W194 Using RNA-Seq in Multi-Genome Gnomon for Fungal Genomes Annotation

Date: Tuesday, January 17, 2012
Time: 4:10 PM
Room: Royal Palm Salon 1,2,3
Alexandre Souvorov , NIH/HLM/NCBI, Bethesda, MD
The comparative multi-genome approach utilizes the fact that protein-coding regions are more conserved than non-functional regions. The multi-genome Gnomon method for the parallel annotation of several genomes is an iterative process that starts from single genome gene Gnomon predictions and uses predicted proteins to gradually improve the annotation. At each iteration, the best models are selected and used as a training set and evidence for the next Gnomon step.
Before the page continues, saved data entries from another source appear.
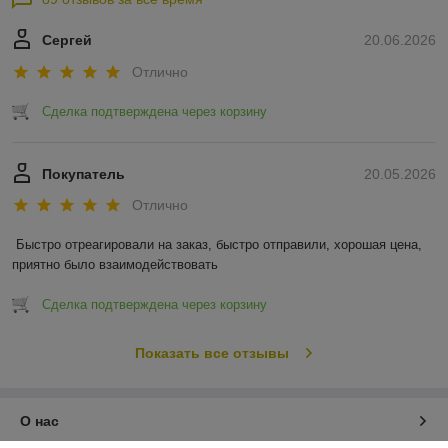
Сергей
20.06.2026
Отлично
Сделка подтверждена через корзину
Покупатель
20.05.2026
Отлично
Быстро отреагировали на заказ, быстро отправили, хорошая цена, 
приятно было взаимодействовать
Сделка подтверждена через корзину
Показать все отзывы
О нас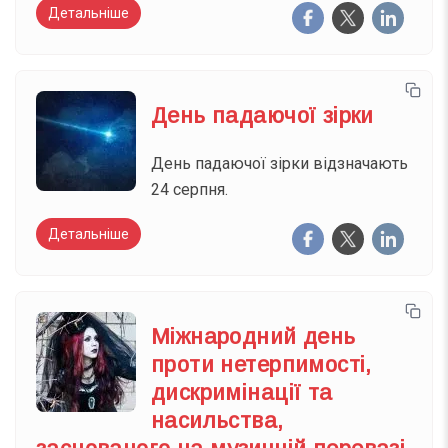
Детальніше
День падаючої зірки
День падаючої зірки відзначають
24 серпня.
Детальніше
Міжнародний день
проти нетерпимості,
дискримінації та
насильства,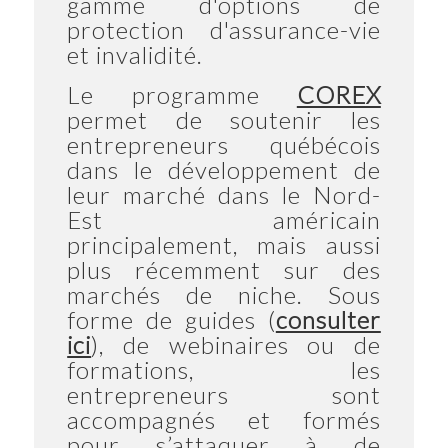
gamme d'options de
protection d'assurance-vie
et invalidité.
Le programme
COREX
permet de soutenir les
entrepreneurs québécois
dans le développement de
leur marché dans le Nord-
Est américain
principalement, mais aussi
plus récemment sur des
marchés de niche. Sous
forme de guides (
consulter
ici
), de webinaires ou de
formations, les
entrepreneurs sont
accompagnés et formés
pour s’attaquer à de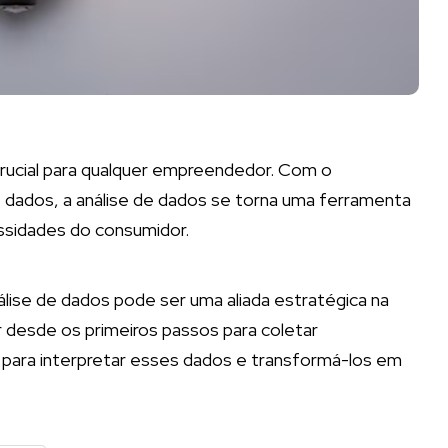
crucial para qualquer empreendedor. Com o
e dados, a análise de dados se torna uma ferramenta
ssidades do consumidor.
ise de dados pode ser uma aliada estratégica na
r desde os primeiros passos para coletar
 para interpretar esses dados e transformá-los em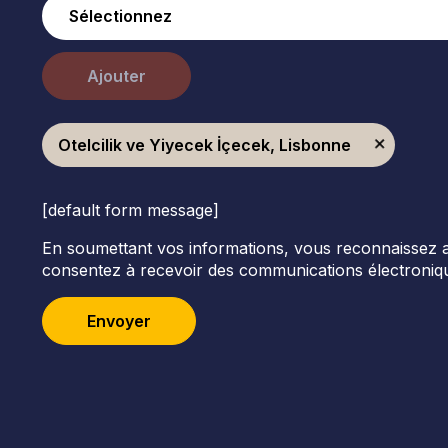
Ajouter
Otelcilik ve Yiyecek İçecek, Lisbonne
[default form message]
En soumettant vos informations, vous reconnaissez avoi
consentez à recevoir des communications électroniqu
Envoyer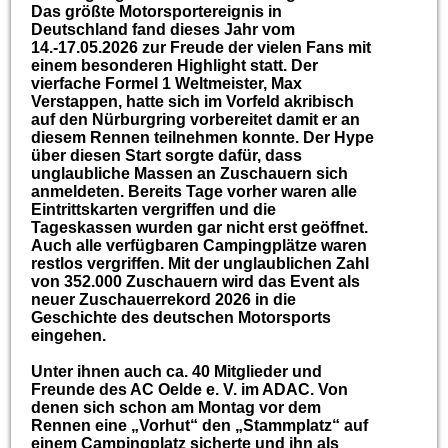
Das größte Motorsportereignis in
Deutschland fand dieses Jahr vom
14.-17.05.2026 zur Freude der vielen Fans mit
einem besonderen Highlight statt. Der
vierfache Formel 1 Weltmeister, Max
Verstappen, hatte sich im Vorfeld akribisch
auf den Nürburgring vorbereitet damit er an
diesem Rennen teilnehmen konnte. Der Hype
über diesen Start sorgte dafür, dass
unglaubliche Massen an Zuschauern sich
anmeldeten. Bereits Tage vorher waren alle
Eintrittskarten vergriffen und die
Tageskassen wurden gar nicht erst geöffnet.
Auch alle verfügbaren Campingplätze waren
restlos vergriffen. Mit der unglaublichen Zahl
von 352.000 Zuschauern wird das Event als
neuer Zuschauerrekord 2026 in die
Geschichte des deutschen Motorsports
eingehen.
Unter ihnen auch ca. 40 Mitglieder und
Freunde des AC Oelde e. V. im ADAC. Von
denen sich schon am Montag vor dem
Rennen eine „Vorhut“ den „Stammplatz“ auf
einem Campingplatz sicherte und ihn als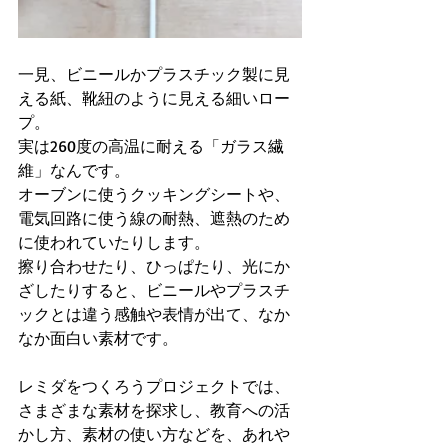
一見、ビニールかプラスチック製に見
える紙、靴紐のように見える細いロー
プ。
実は260度の高温に耐える「ガラス繊
維」なんです。
オーブンに使うクッキングシートや、
電気回路に使う線の耐熱、遮熱のため
に使われていたりします。
擦り合わせたり、ひっぱたり、光にか
ざしたりすると、ビニールやプラスチ
ックとは違う感触や表情が出て、なか
なか面白い素材です。
レミダをつくろうプロジェクトでは、
さまざまな素材を探求し、教育への活
かし方、素材の使い方などを、あれや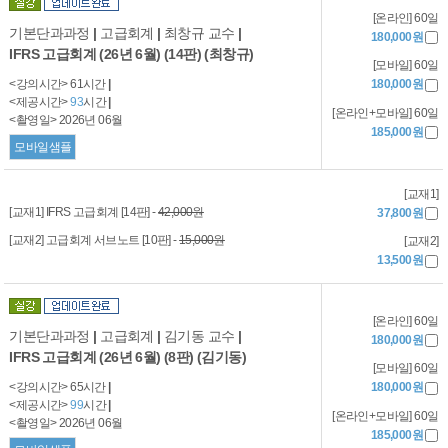
[온라인] 60일
기본단과과정
|
고급회계
|
최창규 교수
|
180,000원
IFRS 고급회계 (26년 6월) (14판) (최창규)
[모바일] 60일
<강의시간> 61시간
|
180,000원
<제공시간>
93
시간
|
[온라인+모바일] 60일
<촬영일> 2026년 06월
185,000원
모바일샘플
[교재1]
[교재1] IFRS 고급회계 [14판] -
42,000원
37,800원
[교재2] 고급회계 서브노트 [10판] -
15,000원
[교재2]
13,500원
[온라인] 60일
기본단과과정
|
고급회계
|
김기동 교수
|
180,000원
IFRS 고급회계 (26년 6월) (8판) (김기동)
[모바일] 60일
<강의시간> 65시간
|
180,000원
<제공시간>
99
시간
|
[온라인+모바일] 60일
<촬영일> 2026년 06월
185,000원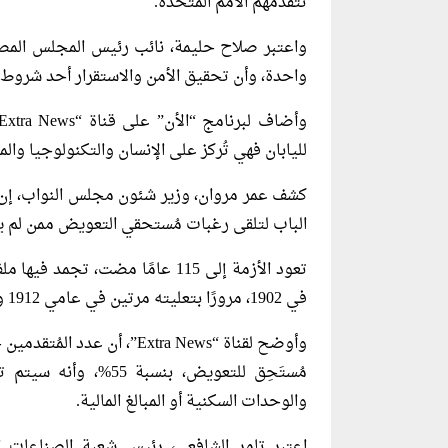
تتقدمهم الأمم المتحدة.
واعتبر صلاح حليمة، نائب رئيس المجلس المصري
واحدة، وأن تحقيق الأمن والاستقرار أحد شروط ا
لليابان فهي تُركز على الإنسان والتكنولوجيا والم
كشف عمر مروان، وزير شئون مجلس النواب، إن 
الباب لتلقى رغبات مُستحقي التعويض ممن لم يس
تعود الأزمة إلى 115 عامًا مضت،
في 1902، مرورًا بتعليته مرتين في عامي 1912 و1934، وصولًا إلى بناء السد العالي في العام 1963.
مُستَحِق للتعويض، بن
والوحدات السكنية أو المبالغ المالية.
اعتبر تامر الشافعي، رئيس شعبة الصناعات ال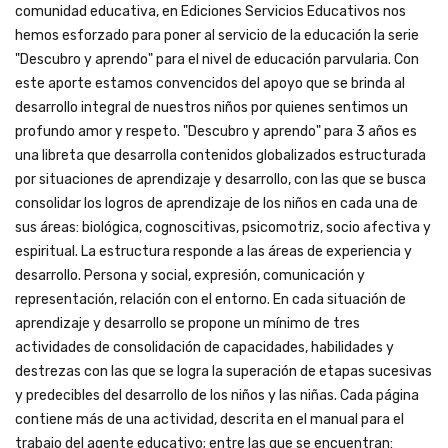
comunidad educativa, en Ediciones Servicios Educativos nos
hemos esforzado para poner al servicio de la educación la serie
"Descubro y aprendo" para el nivel de educación parvularia. Con
este aporte estamos convencidos del apoyo que se brinda al
desarrollo integral de nuestros niños por quienes sentimos un
profundo amor y respeto. "Descubro y aprendo" para 3 años es
una libreta que desarrolla contenidos globalizados estructurada
por situaciones de aprendizaje y desarrollo, con las que se busca
consolidar los logros de aprendizaje de los niños en cada una de
sus áreas: biológica, cognoscitivas, psicomotriz, socio afectiva y
espiritual. La estructura responde a las áreas de experiencia y
desarrollo. Persona y social, expresión, comunicación y
representación, relación con el entorno. En cada situación de
aprendizaje y desarrollo se propone un mínimo de tres
actividades de consolidación de capacidades, habilidades y
destrezas con las que se logra la superación de etapas sucesivas
y predecibles del desarrollo de los niños y las niñas. Cada página
contiene más de una actividad, descrita en el manual para el
trabajo del agente educativo; entre las que se encuentran: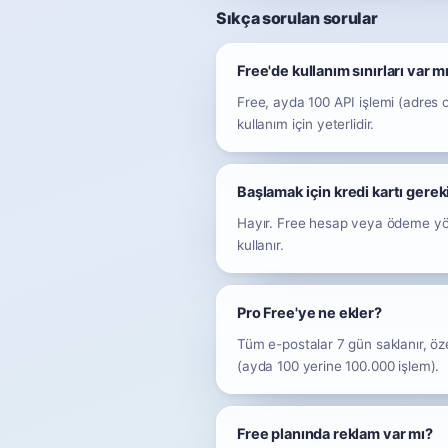
Sıkça sorulan sorular
Free'de kullanım sınırları var m
Free, ayda 100 API işlemi (adres 
kullanım için yeterlidir.
Başlamak için kredi kartı gere
Hayır. Free hesap veya ödeme yön
kullanır.
Pro Free'ye ne ekler?
Tüm e-postalar 7 gün saklanır, öz
(ayda 100 yerine 100.000 işlem).
Free planında reklam var mı?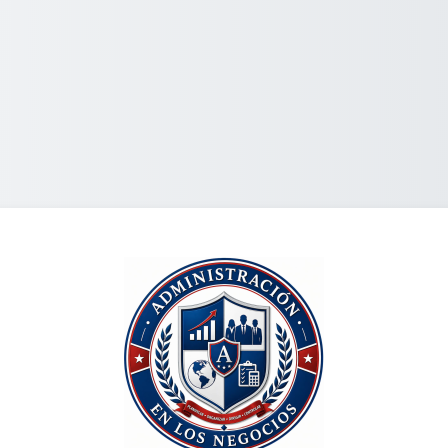
Connexion à Ec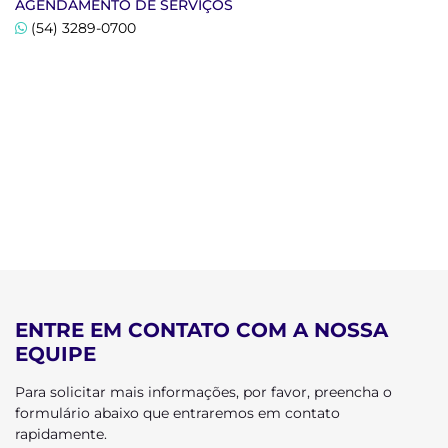
AGENDAMENTO DE SERVIÇOS
(54) 3289-0700
ENTRE EM CONTATO COM A NOSSA
EQUIPE
Para solicitar mais informações, por favor, preencha o
formulário abaixo que entraremos em contato
rapidamente.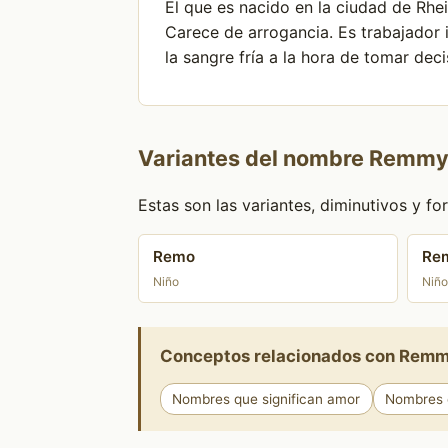
El que es nacido en la ciudad de Rhe
Carece de arrogancia. Es trabajador
la sangre fría a la hora de tomar dec
Variantes del nombre Remm
Estas son las variantes, diminutivos y 
Remo
Rem
Niño
Niño
Conceptos relacionados con Rem
Nombres que significan amor
Nombres q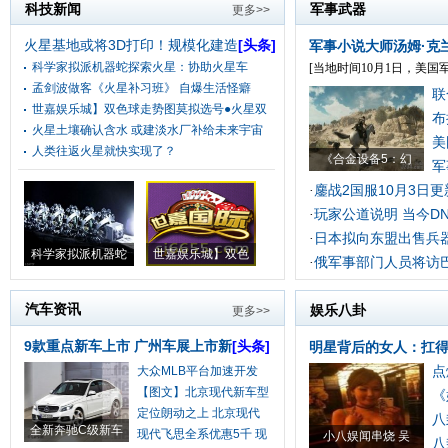
科技新闻
军事武器
更多>>
火星基地或将3D打印！规模化建造
[头条]
军事小说大师汤姆·克
科学家拟派机器蛇探索火星：协助火星车
[当地时间10月1日，美国军
孟剑波做客《火星补习班》 自爆生活怪癖
联
世嘉娱乐城】双色球走势图莫拟选号●火星双
布
火星土壤确认含水 或建淡水厂补给未来宇宙
美
人类往返火星就快实现了？
《合金设备5：幻
军
鏖战2国服10月3日
·
玩家公道说明 当今D
·
日本拟向东盟出售兵器
·
科学家拟派机器蛇
世嘉娱乐城】双色
俄军事部门人员将访
·
汽车资讯
娱乐八卦
更多>>
9款重点新车上市 广州车展上市新
[头条]
明星背后的女人：扛
点
大众MLB平台加速开发
将
【图文】北京现代新车型
《
定位朗动之上 北京现代
八
全新奔驰C级新车
现代飞思全系优惠5千 现
小八娱闻串烧 吴
八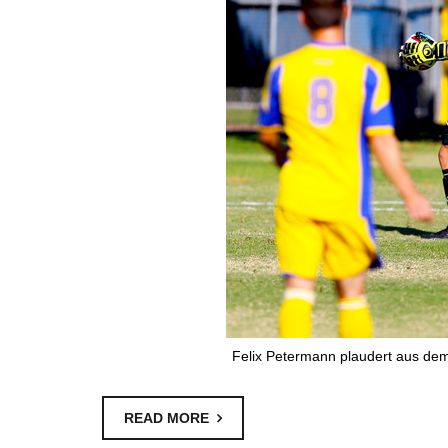
Felix Petermann plaudert aus de
READ MORE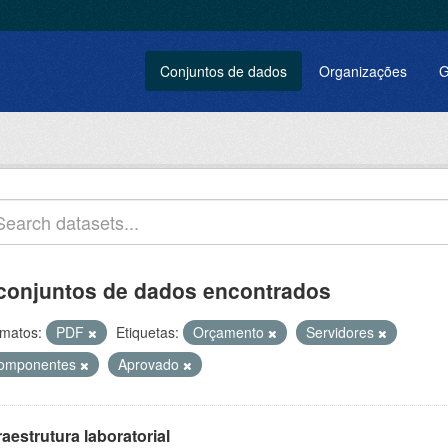
Conjuntos de dados
Organizações
G
conjuntos de dados encontrados
matos:
PDF
Etiquetas:
Orçamento
Servidores
omponentes
Aprovado
raestrutura laboratorial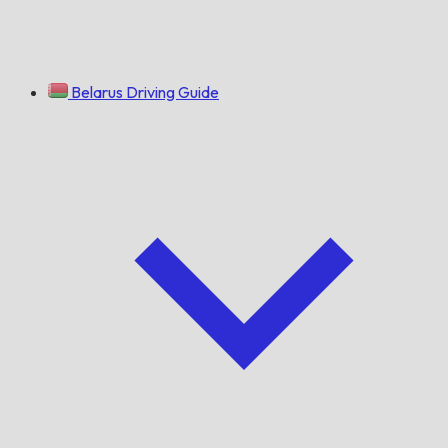
Belarus Driving Guide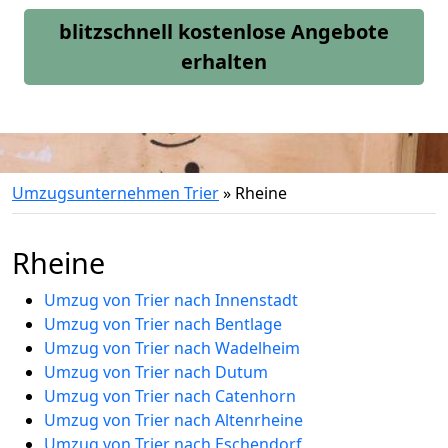
blitzschnell kostenlose Angebote
erhalten
Umzugsunternehmen Trier
»
Rheine
Rheine
Umzug von Trier nach Innenstadt
Umzug von Trier nach Bentlage
Umzug von Trier nach Wadelheim
Umzug von Trier nach Dutum
Umzug von Trier nach Catenhorn
Umzug von Trier nach Altenrheine
Umzug von Trier nach Eschendorf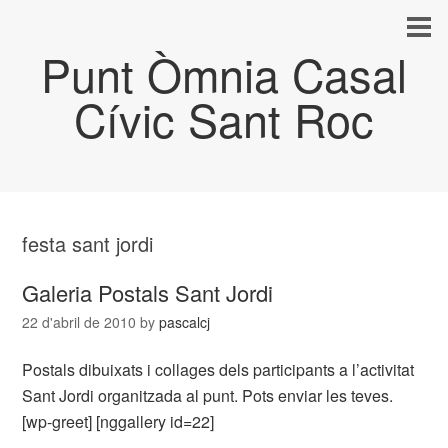
Punt Òmnia Casal
Cívic Sant Roc
festa sant jordi
Galeria Postals Sant Jordi
22 d'abril de 2010
by
pascalcj
Postals dibuixats i collages dels participants a l’activitat
Sant Jordi organitzada al punt. Pots enviar les teves.
[wp-greet] [nggallery id=22]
At the end of the iterative process, all genomes are trained and annotated. This process produces annotations which are consistent across all involved genomes. The cDNA evidence available for any of the genomes contributes into other genomes annotations. The RNA-Seq data available from the deep-sequencing projects has a tremendous potential for the gene finding. Also it creates new challenges for the gene finding algorithms. To name a few they include the sheer amount of the  raw data, a large number of false positive hits and logical problems of finding the right chaining path for connection of small pieces into a full length gene. In the new Gnomon version we implemented filtering and chaining algorithms which are capable of finding genes and their alternative variants using a combination RNA-Seq data and all other evidence, if available (mRNA, EST and proteins). The multi-genome approach has been applied to eight Aspergillus genomes. Four of these genomes have RNA-Seq data available. It was shown that the multi-genome approach successfully used the indirect RNA-Seq data to improve the annotation of the genome without such data.